Darkes Forest apple farmers are ready to send their cider global on the back of wins in national and international awards.
The family-run Glenbernie Orchard – producers of Darkes Cider Howler – recently won the gold medal in the World Cider Awards in the Medium Sparkling Contemporary Category (for the second time), and bronze in the New World Medium Sweet Cider category.
Orchard owner Jo-Anne Fahey said this is a “big deal” because they were up against 80 other labels (including internationals) in the Australian awards alone.
“It places us really well in the Australian cider market and it means that there’s interest to stock us in more bottle shops and restaurants,” she said.
The orchard has been in the Fahey family for four generations and began producing cider and vinegar in 2013 as a way to use up excess fruit.
Ms Fahey said they’re currently in talks around distribution of the independent label interstate and internationally, and whether to start having their products stocked in larger bottle shop chains.
“We’re really supported in the Illawarra with independent bottle shops, but we’re getting inquiries from further afield now,” she said.
The awards come as Cider Australia launched a world first “trust mark” which will identify craft cider that contains 100 per cent Australian fruit – something the Fahey’s have been campaigning for.
Current labeling laws make it difficult to identify from where fruit in a cider has been sourced, with less than 15 per cent of Australia’s cider market comprising of craft ciders which are made 100 per cent home-grown fruit.
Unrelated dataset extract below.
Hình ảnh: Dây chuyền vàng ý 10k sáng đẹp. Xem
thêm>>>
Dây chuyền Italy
The aim is to help consumers to make more informed choices as there are no laws stopping fruit wines ethanol and flavouring concoctions being sold as cider. Ms Fahey said it will also boost Australian ciders in an international market.
“There’s no legislation requiring an alcoholic product to state where the base product comes from,” Ms Fahey said.
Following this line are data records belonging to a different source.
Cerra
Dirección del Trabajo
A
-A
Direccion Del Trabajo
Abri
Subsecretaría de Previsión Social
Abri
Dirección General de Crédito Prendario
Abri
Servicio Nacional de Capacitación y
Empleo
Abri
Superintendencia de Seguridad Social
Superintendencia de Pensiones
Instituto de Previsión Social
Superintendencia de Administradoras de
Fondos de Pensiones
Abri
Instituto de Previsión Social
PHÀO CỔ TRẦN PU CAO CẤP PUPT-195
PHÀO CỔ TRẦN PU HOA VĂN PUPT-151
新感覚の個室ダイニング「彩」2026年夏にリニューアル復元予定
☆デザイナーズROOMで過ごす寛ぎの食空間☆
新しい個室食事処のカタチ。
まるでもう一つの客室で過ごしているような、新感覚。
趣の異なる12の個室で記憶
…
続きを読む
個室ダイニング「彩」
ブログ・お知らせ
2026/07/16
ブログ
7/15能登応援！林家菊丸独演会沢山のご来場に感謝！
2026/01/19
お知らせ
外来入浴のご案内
“No-one else [in the world] has gone down this track so they’re watching us kind of going ‘wow, the Aussies are on the front foot here’.”
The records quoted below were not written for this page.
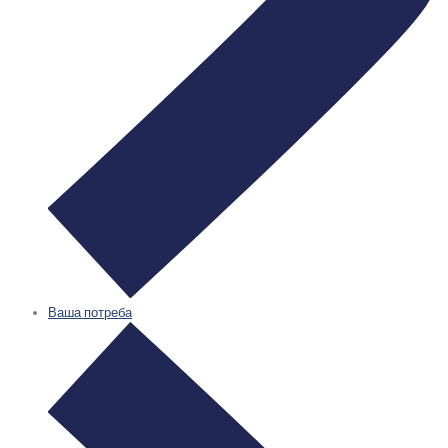
Ваша потреба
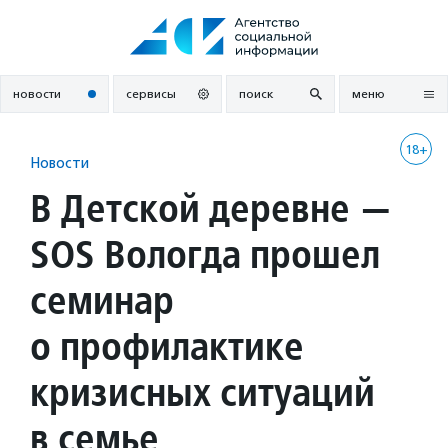
Перейти
к
содержанию
новости
сервисы
поиск
меню
18+
Новости
В Детской деревне —
SOS Вологда прошел
семинар
о профилактике
кризисных ситуаций
в семье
Consumers will start to see the trust mark on eligible ciders in retail outlets from November, rolling out more widely over summer.
“Authenticity is very important to our industry,” Cider Australia president and craft cider producer Sam Reid said.
“The trust mark forms part of a broader strategy to elevate the craft cider category, lift competition and grow exports to allow greater investment in innovation.”
Public tours of Glenbernie Orchard – along with apple, peach and nectarine picking – will recommence from mid-November and run through to the end of January.